From Derek Cole on 11th December 2002:
The following is a response to one of the 'consultation documents' on free care put out by Area Health Authorities who, after three and a half years, have decided that they should at least pretend to obey the law.
To pursue our campaign in your area, you should search for your city or county's 'Area Health Authority' and the write to the Chief Executive, enclosing what follows below and asking for an assurance that the Coughlan Judgement will be obeyed. You should copy it to your County/City Director of Social Services insisting the Council do not approve any unlawful criteria.
Derek Cole. 10thDec, 2002
Complaint about typical consultation document
Criterion One - Continuing NHS Health Care. (Definitions may vary in other areas)
Of the five definitions listed, only the last (although it was not part of the judgement regarding Ms Coughlan herself) has any lawful validity. The first three unlawfully make the intensity of the treatment the test, whereas in Coughlan the test is the condition of the patient, even if no treatment at all is possible. This view has been up held in the Dorset case.
The fourth definition is too narrow. Anybody terminally ill has clear 'health needs' and is 100% the responsibility of the NHS however long the final period maybe.
The phrase 'incidental or ancillary to the accommodation' was not part of the main Coughlan ruling. It was 'obiter dicta' by which the Court of Appeal modified slightly Mr Justice Hidden's ruling that Social services could provide no nursing at all. As at law, ALL tending the sick (the dictionary definition) is nursing the Court regarded this as slightly too tight. Dr Morgan conceded, and the Secretary of state did not disagree, that only things like washing and feeding are personal care. In cases of difficulty, Lord Woolf said the NHS must pay for everything.
I insist that you delete the unlawful criteria and substitute the Coughlan ruling, that the Health Acts say that everybody with 'Health Needs' and 'Disabilities' is entitled to free care, together with the outcome of the appeal to the Ombudsman in Dorset. You should list Lord Woolf's account of Ms Coughlan's condition together with the comment that refusing her free care would be 'far beyond' what the Health Acts permitted.

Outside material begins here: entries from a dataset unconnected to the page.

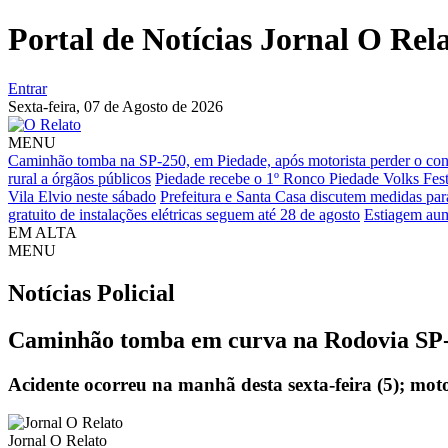
Portal de Notícias Jornal O Rel
Entrar
Sexta-feira,
07 de Agosto de 2026
MENU
Caminhão tomba na SP-250, em Piedade, após motorista perder o cont
rural a órgãos públicos
Piedade recebe o 1º Ronco Piedade Volks Fest
Vila Elvio neste sábado
Prefeitura e Santa Casa discutem medidas pa
gratuito de instalações elétricas seguem até 28 de agosto
Estiagem aum
EM ALTA
MENU
Notícias
Policial
Caminhão tomba em curva na Rodovia SP-
Acidente ocorreu na manhã desta sexta-feira (5); moto
Jornal O Relato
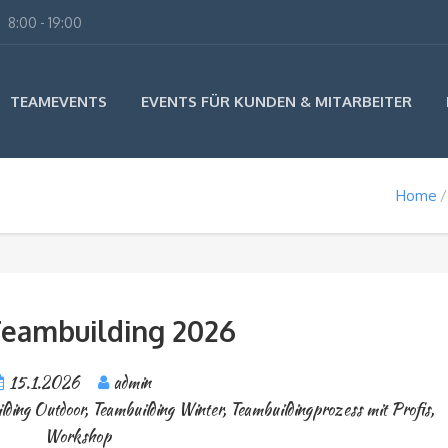
8:00 - 19:00
TEAMEVENTS
EVENTS FÜR KUNDEN & MITARBEITER
Home
Teambuilding 2026
15.1.2026
admin
lding Outdoor
,
Teambuilding Winter
,
Teambuildingprozess mit Profis
,
Workshop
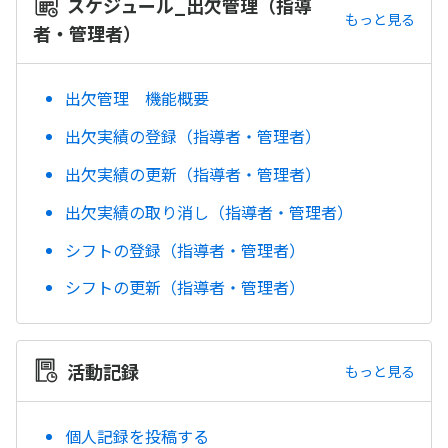
スケジュール_出欠管理（指導
もっと見る
者・管理者）
出欠管理 機能概要
出欠実績の登録（指導者・管理者）
出欠実績の更新（指導者・管理者）
出欠実績の取り消し（指導者・管理者）
シフトの登録（指導者・管理者）
シフトの更新（指導者・管理者）
活動記録
もっと見る
個人記録を投稿する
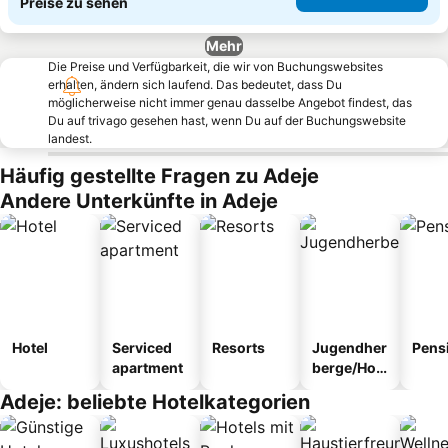
Preise zu sehen
Mehr
Die Preise und Verfügbarkeit, die wir von Buchungswebsites
erhalten, ändern sich laufend. Das bedeutet, dass Du
möglicherweise nicht immer genau dasselbe Angebot findest, das
Du auf trivago gesehen hast, wenn Du auf der Buchungswebsite
landest.
Häufig gestellte Fragen zu Adeje
Andere Unterkünfte in Adeje
Hotel
Serviced
Resorts
Jugendher
Pens
apartment
berge/Hos
tel
Adeje: beliebte Hotelkategorien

You should clarify it by quoting the Dorset patient's condition which, after Appeal to the Ombudsman, entitled him to free care'. The Consultant's report of 12th February 1998 stated 'He appeared to be more confused and disorientated but there was an improvement in his behaviour. He is now much more tolerant of other people, more accepting of personal care so much that the female staff can manage him'. That is to say, he was a typical early stage Alzheimer patient needing personal care from 'female staff', not nurses. None the less, he was in a Nursing Home because of his Health Needs and under the Court of Appeal ruling the N.H.S. was legally obliged to pay all his Nursing Home fees.